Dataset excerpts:
# # # # #
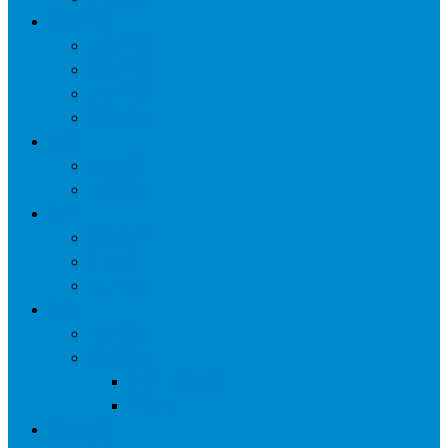
网络营销
口碑营销
微信营销
SNS营销
网销痛点
案例
seo案例
负面处理
运营
微信运营
自媒体
电子商务
资讯
业界观察
技术好文
科学上网工具
苹果ID
更多页面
# # # # #
Activity> Every entry is to be reproduced word for word, and no image is carried over.

Written answer>
网络营销
口碑营销
微信营销
SNS营销
网销痛点
案例
seo案例
负面处理
运营
微信运营
自媒体
电子商务
资讯
业界观察
技术好文
科学上网工具
苹果ID
更多页面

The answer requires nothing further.